A queixar-te assim dos meus insultos, estás apenas a armar em virgem ofendida, e eu para isso não tenho paciência.
Mas porque falas em regime capitalista, e noutros conceitos que deixas nebulosos, proponho-te um exercício mais útil: dou-te o tempo de que precisares (e que o blogue nos permita, claro!) para discutir contigo o que é que tu afinal queres: na sociedade, na política governativa, na economia, nas relações internacionais, na história, na educação, no ambiente, na cultura, no mundo, onde quiseres.
É que a última vez que nos encontrámos na rua foi em 1974. Ias tu de calças na mão, a tentar passar despercebido, cheio de medo e de vergonha do estado a que tinhas conduzido o país, ao fim de gerações de poder absoluto e regabofe. Deixaste ao povo as facturas por pagar e puseste-te ao fresco, aproveitando a ingenuidade de quem não achou fundamental pedir-te contas.
Quererás tu, desta vez, explicar?
Anónimo disse…
jagudi:

O Ponte Europa não só permite como estimula o debate.

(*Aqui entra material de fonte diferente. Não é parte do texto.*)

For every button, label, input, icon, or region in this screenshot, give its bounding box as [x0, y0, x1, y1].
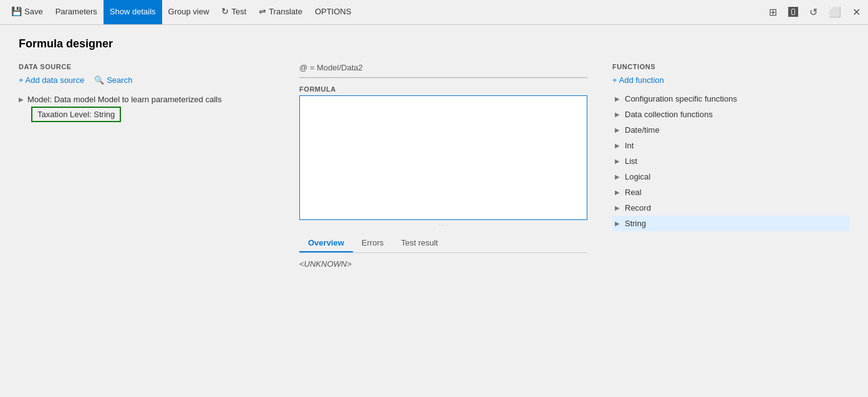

Apenas não permitirá manifestações racistas, xenófobas e de estímulo ao ódio.

Mas isso ver-se-á, a seu tempo, e não é da sua parte que surgirá.

Cumprimentos.
Anónimo disse…
Em 12 anos de guerra colonial morreram menos pessoas que em 10 anos nas novas estradas portuguesas.
Anónimo disse…
Jg!
Ponha lá treze anos de guerra colonial, já que lhe custa assim tanto pôr catorze!
E se acha que os dez mil, de quem só restam os nomes na pparede do forte do Bom Sucesso, são assim tão poucos, vá lá acrescentar os que vieram em cadeira de rodas, sem tomates, ou sem pernas, ou sem tino, ou sem vida futura, e que ainda andam por aí.
Limpar o erro e a ignomínia da guerra colonial com o número de acidentados na construção civil, ou no trânsito, ou num caprichoso acidente vascular cerebral, é um exercício que só mentecaptos admitem.
Anónimo disse…
Ao JG

Comparar o número de mortos, na guerra colonial com o números de mortos nas estradas portuguesas é infeliz... aqueles que envergaram a farda do exército colonial e tiveram a desdita de morrer, deviam ter a sua memória, muito, mas muito respeitada.

Ao camisa azul

Os nacionalistas e pseudo patriotas que por acaso, também os havia no tempo da guerra colonial, eram os primeiros a adoecer quando havia operações complicadas ou acções de perigo eminente, dei conta disso, quando me obrigaram a passar 29 meses, da minha vida, no interior do norte de Angola.
Quero dizer com isto que os tais, são os primeiros a dar o...fora que se faz tarde.